Parties on hold as Dublin and Mayo prepare for replay
Saturday football final expected to provide €20m boost to Dublin’s hospitality sector
Dublin’s David Byrne tackles Mayo’s Cillian O’Connor during the GAA All-Ireland Senior Football Championship final at Croke Park. Photograph: Cathal Noonan/Inpho
In the end, the Mayo party simply went ahead as planned on Sunday evening, although the absence of the Sam Maguire Cup made for a pretty sobering atmosphere.
It was billed as the party to beat all parties but while the players were clapped into a room decked out with green and red balloons, the 65-year famine ultimately goes on and the champagne was left on ice.
Manager Stephen Rochford summed up the sense of a job only partially completed by his crew when he told the crowd that they are “only half way through the battle”.
Narrow-eyed focusCillian O’ConnorCroke Park
There was the same sort of narrow-eyed focus across the city where Dublin’s players ate together at the Gibson Hotel before heading home.
Nobody was quite sure what the correct protocol was after the first drawn final since 2000, a smile or a frown.
Just about everyone else with an interest in the biggest day of the Gaelic football calendar, however, was beaming, from the GAA itself to the hostelries and businesses that stand to benefit on the double from the unexpected second date.
The Restaurants Association of Ireland (RAI) suggested that the replay would be worth about €20 million to the Dublin hospitality sector.
“It would be in and around that figure alright,” said RAI chief executive Adrian Cummins. “The fact that it’s on a Saturday evening as well is quite significant. For Sunday games, by and large, supporters are taking in the game and heading out of the city fairly quickly afterwards.
“But you see a totally different dynamic with the Saturday evening games where fans come up, maybe stay the Friday and Saturday night and return on the Sunday. They make a weekend of it.
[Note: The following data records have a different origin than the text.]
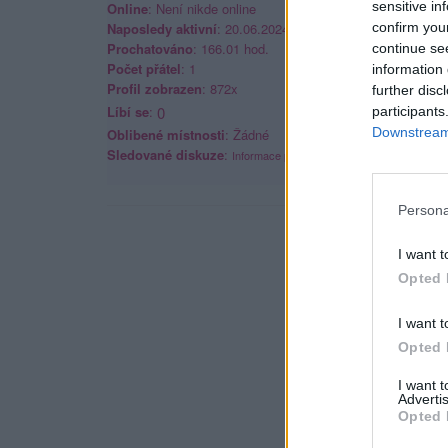
sensitive in
Online
: Není nikde online
Naposledy aktivní
: 20.06.2024 16:38
confirm you
Prochatováno
: 166.01 hod.
continue se
Počet přátel
: 1
information 
Profil zobrazen
: 872x
further disc
Líbí se
:
0
participants
Downstream 
Oblibené místnosti
: Žádné
Sledované diskuze
:
Informace pro uživatele
Persona
I want t
Opted 
I want t
Opted 
I want 
Advertis
Opted 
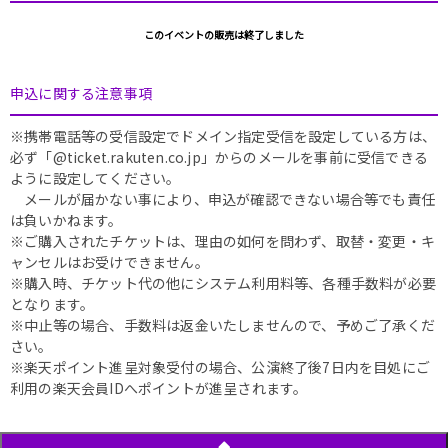
このイベントの販売は終了しました
申込に関する注意事項
※携帯電話等の受信設定でドメイン指定受信を設定している方は、
必ず「@ticket.rakuten.co.jp」からのメールを事前に受信できる
ように設定してください。
メールが届かない事により、申込が確認できない場合等でも責任
は負いかねます。
※ご購入されたチケットは、理由の如何を問わず、取替・変更・キ
ャンセルはお受けできません。
※購入時、チケット代の他にシステム利用料等、各種手数料が必要
となります。
※中止等の場合、手数料は返金いたしませんので、予めご了承くだ
さい。
※楽天ポイント進呈対象受付の場合、公演終了後7日内を目処にご
利用の楽天会員IDへポイントが進呈されます。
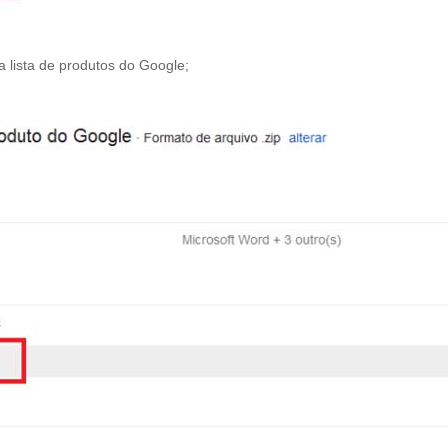
a lista de produtos do Google;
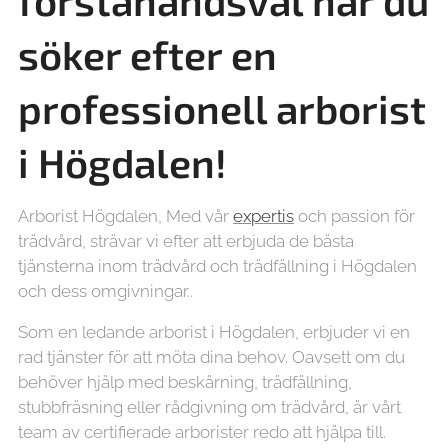
förstahandsval när du
söker efter en
professionell arborist
i Högdalen!
Arborist Högdalen, Med vår
expertis
och passion för
trädvård, strävar vi efter att erbjuda de bästa
tjänsterna inom trädvård och trädfällning i Högdalen
och dess omgivningar..
Som en ledande arborist i Högdalen, erbjuder vi en
rad tjänster för att möta dina behov. Oavsett om du
behöver hjälp med beskärning, trädfällning,
stubbfräsning eller rådgivning om trädvård, är vårt
team av certifierade arborister redo att hjälpa till.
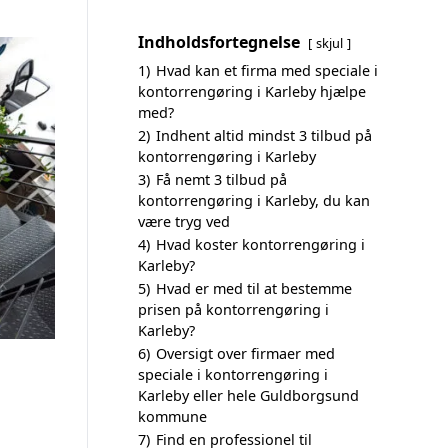
Indholdsfortegnelse
skjul
1)
Hvad kan et firma med speciale i
kontorrengøring i Karleby hjælpe
med?
2)
Indhent altid mindst 3 tilbud på
kontorrengøring i Karleby
3)
Få nemt 3 tilbud på
kontorrengøring i Karleby, du kan
være tryg ved
4)
Hvad koster kontorrengøring i
Karleby?
5)
Hvad er med til at bestemme
prisen på kontorrengøring i
Karleby?
6)
Oversigt over firmaer med
speciale i kontorrengøring i
Karleby eller hele Guldborgsund
kommune
7)
Find en professionel til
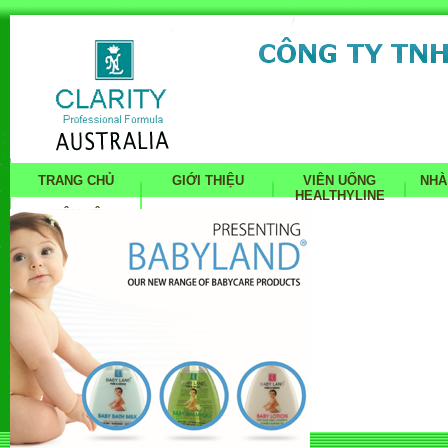
TRANG CHỦ
GIỚI THIỆU
VIÊN UỐNG
NHÀ
HEALTHYLINE
LIÊN HỆ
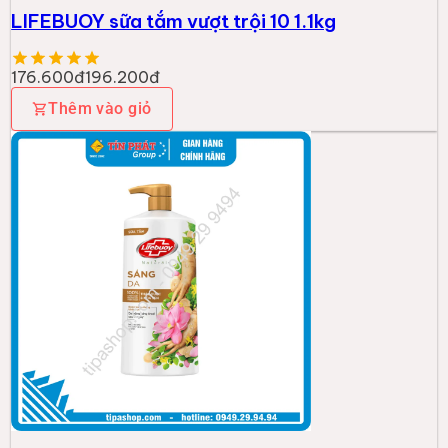
LIFEBUOY sữa tắm vượt trội 10 1.1kg
176.600đ
196.200đ
Thêm vào giỏ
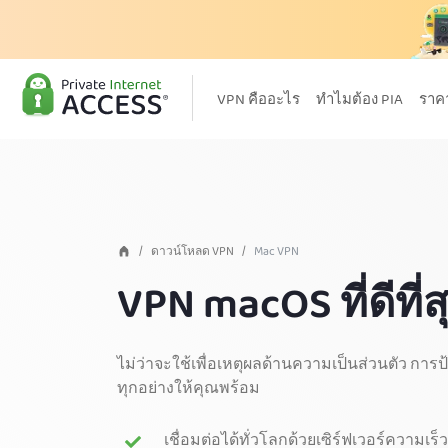
VPN คืออะไร
ทำไมต้อง PIA
ราค
ดาวน์โหลด VPN
Mac VPN
VPN macOS ที่ดีที่
ไม่ว่าจะใช้เพื่อเหตุผลด้านความเป็นส่วนตัว การป
ทุกอย่างให้คุณพร้อม
เชื่อมต่อได้ทั่วโลกด้วยเซิร์ฟเวอร์ความเร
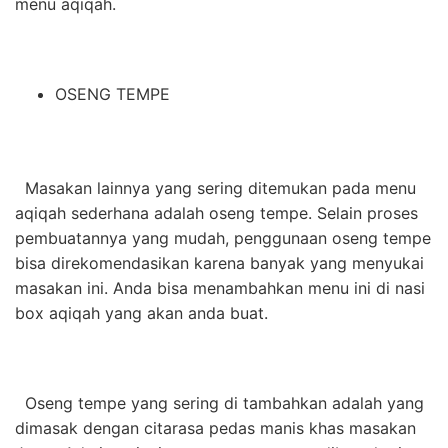
menu aqiqah.
OSENG TEMPE
Masakan lainnya yang sering ditemukan pada menu
aqiqah sederhana adalah oseng tempe. Selain proses
pembuatannya yang mudah, penggunaan oseng tempe
bisa direkomendasikan karena banyak yang menyukai
masakan ini. Anda bisa menambahkan menu ini di nasi
box aqiqah yang akan anda buat.
Oseng tempe yang sering di tambahkan adalah yang
dimasak dengan citarasa pedas manis khas masakan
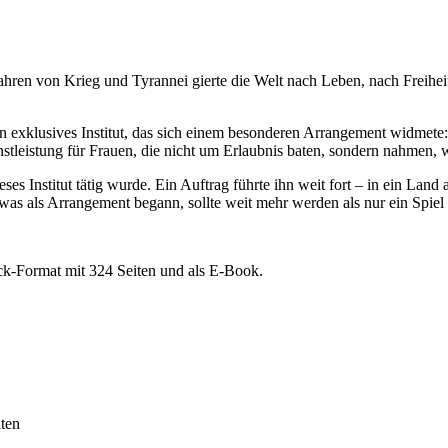
hren von Krieg und Tyrannei gierte die Welt nach Leben, nach Freihei
d ein exklusives Institut, das sich einem besonderen Arrangement widm
enstleistung für Frauen, die nicht um Erlaubnis baten, sondern nahmen, 
 dieses Institut tätig wurde. Ein Auftrag führte ihn weit fort – in ei
as als Arrangement begann, sollte weit mehr werden als nur ein Spie
k-Format mit 324 Seiten und als E-Book.
ten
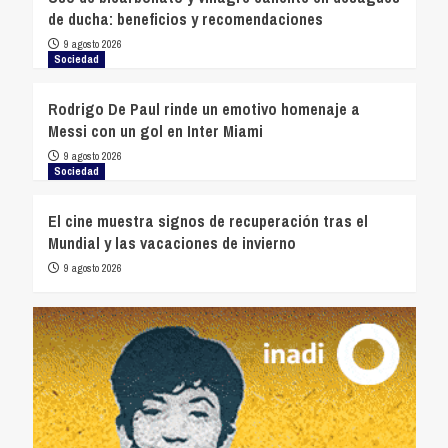
de ducha: beneficios y recomendaciones
9 agosto 2026
Sociedad
Rodrigo De Paul rinde un emotivo homenaje a
Messi con un gol en Inter Miami
9 agosto 2026
Sociedad
El cine muestra signos de recuperación tras el
Mundial y las vacaciones de invierno
9 agosto 2026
“And, of course, if Dublin win, then the city goes bananas, especially on a Saturday night so it’s a very significant thing that has happened, an unexpected and welcome thing from our perspective.”
Graeme McQueen, the Dublin Chamber of Commerce’s spokesman, agrees that it is a win, win situation for the city’s businesses.
“Absolutely. The big events ultimately drive what happens in the hospitality sector in Dublin and this is another massive event that has landed on our door step,” said McQueen.
“We’ve tried to capture an exact figure on the spend and the worth to the city of a game like this but it’s very hard to say. It’s definitely significant.
“The tourist season probably runs up until early September and what this has done really is to give us another very busy weekend that we wouldn’t have had.”
Hurling final replays
It remains to be seen who will be in possession of the cup at that stage and at which hotel it will be paraded on Saturday week.
“I’d imagine we’ll do something similar again after the replay in terms of the hotel and the banquet,” said Mayo pro Paul Cunnane. “It was unusual on Sunday evening, the atmosphere. It was something we hadn’t planned for but we didn’t have any other choice than to push on ahead with it. People had paid for their tickets and everything was ordered.
“The players were in upbeat mood. The general feeling was that they’re still in a very good position to challenge Dublin. They’re definitely looking forward to doing it again.”
Dublin, perhaps, feel they have most scope for improvement. They scored just six points from open play at the weekend and their overall 2-9 haul was down almost eight points on their championship average up to then of just shy of 23 points per game.